─── Information supplied ───
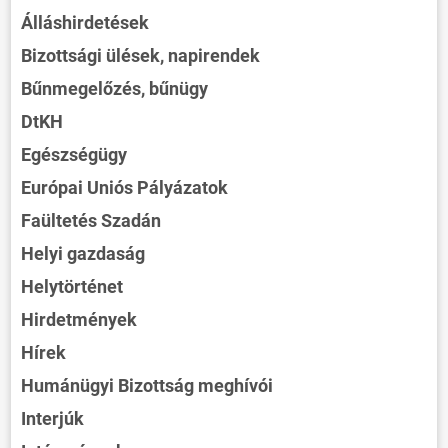
Álláshirdetések
Bizottsági ülések, napirendek
Bűnmegelőzés, bűnügy
DtKH
Egészségügy
Európai Uniós Pályázatok
Faültetés Szadán
Helyi gazdaság
Helytörténet
Hirdetmények
Hírek
Humánügyi Bizottság meghívói
Interjúk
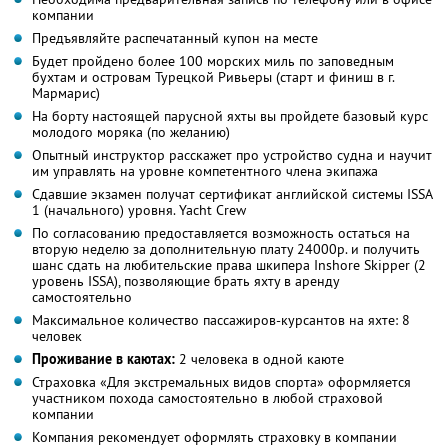
компании
Предъявляйте распечатанный купон на месте
Будет пройдено более 100 морских миль по заповедным
бухтам и островам Турецкой Ривьеры (старт и финиш в г.
Мармарис)
На борту настоящей парусной яхты вы пройдете базовый курс
молодого моряка (по желанию)
Опытный инструктор расскажет про устройство судна и научит
им управлять на уровне компетентного члена экипажа
Сдавшие экзамен получат сертификат английской системы ISSA
1 (начального) уровня. Yacht Crew
По согласованию предоставляется возможность остаться на
вторую неделю за дополнительную плату 24000р. и получить
шанс сдать на любительские права шкипера Inshore Skipper (2
уровень ISSA), позволяющие брать яхту в аренду
самостоятельно
Максимальное количество пассажиров-курсантов на яхте: 8
человек
Проживание в каютах:
2 человека в одной каюте
Страховка «Для экстремальных видов спорта» оформляется
участником похода самостоятельно в любой страховой
компании
Компания рекомендует оформлять страховку в компании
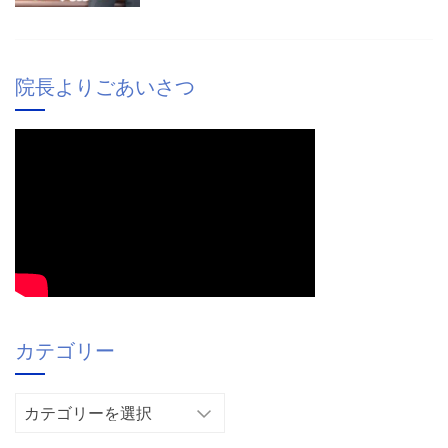
院長よりごあいさつ
カテゴリー
カ
テ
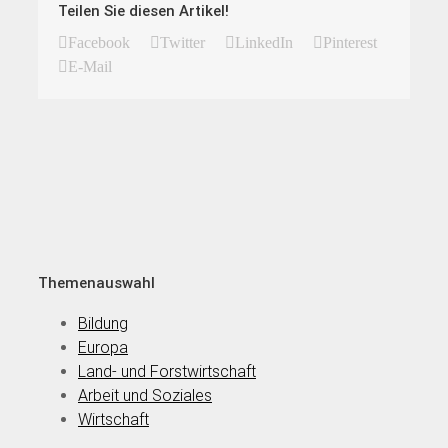
Teilen Sie diesen Artikel!
Facebook
Twitter
LinkedIn
Pinterest
E-Mail
Themenauswahl
Bildung
Europa
Land- und Forstwirtschaft
Arbeit und Soziales
Wirtschaft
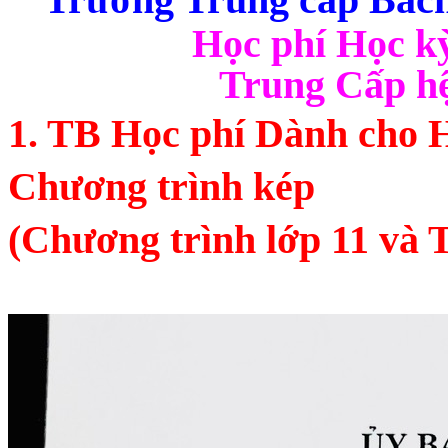
Học phí Học kỳ
Trung Cấp hệ
1. TB Học phí Dành cho H
Chương trình kép 
(Chương trình lớp 11 và 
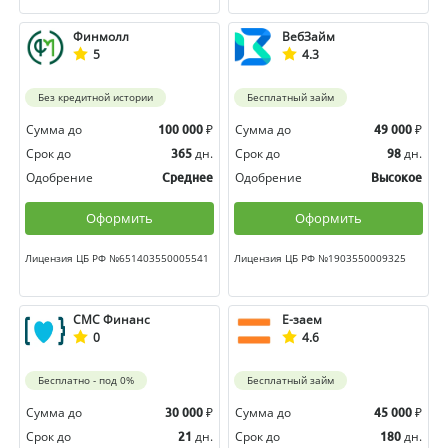
Финмолл
ВебЗайм
5
4.3
Без кредитной истории
Бесплатный займ
Сумма до
₽
Сумма до
₽
100 000
49 000
Срок до
дн.
Срок до
дн.
365
98
Одобрение
Одобрение
Среднее
Высокое
Оформить
Оформить
Лицензия ЦБ РФ №651403550005541
Лицензия ЦБ РФ №1903550009325
СМС Финанс
Е-заем
0
4.6
Бесплатно - под 0%
Бесплатный займ
Сумма до
₽
Сумма до
₽
30 000
45 000
Срок до
дн.
Срок до
дн.
21
180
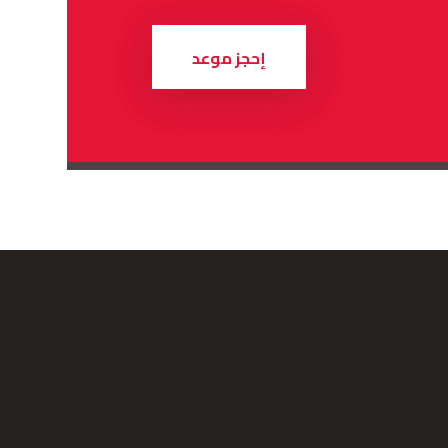
إحجز موعد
───
→ The task
Reproduce the data above exactly, but only from the line containing "Trung Cấp hệ" through the line containing "Бесплатно - под 0%"; skip the pictures.

→ Answer for the task
Trung Cấp hệ
1. TB Học phí Dành cho H
Chương trình kép 
(Chương trình lớp 11 và 
Финмолл
ВебЗайм
5
4.3
Без кредитной истории
Бесплатный займ
Сумма до
₽
Сумма до
₽
100 000
49 000
Срок до
дн.
Срок до
дн.
365
98
Одобрение
Одобрение
Среднее
Высокое
Оформить
Оформить
Лицензия ЦБ РФ №651403550005541
Лицензия ЦБ РФ №1903550009325
СМС Финанс
Е-заем
0
4.6
Бесплатно - под 0%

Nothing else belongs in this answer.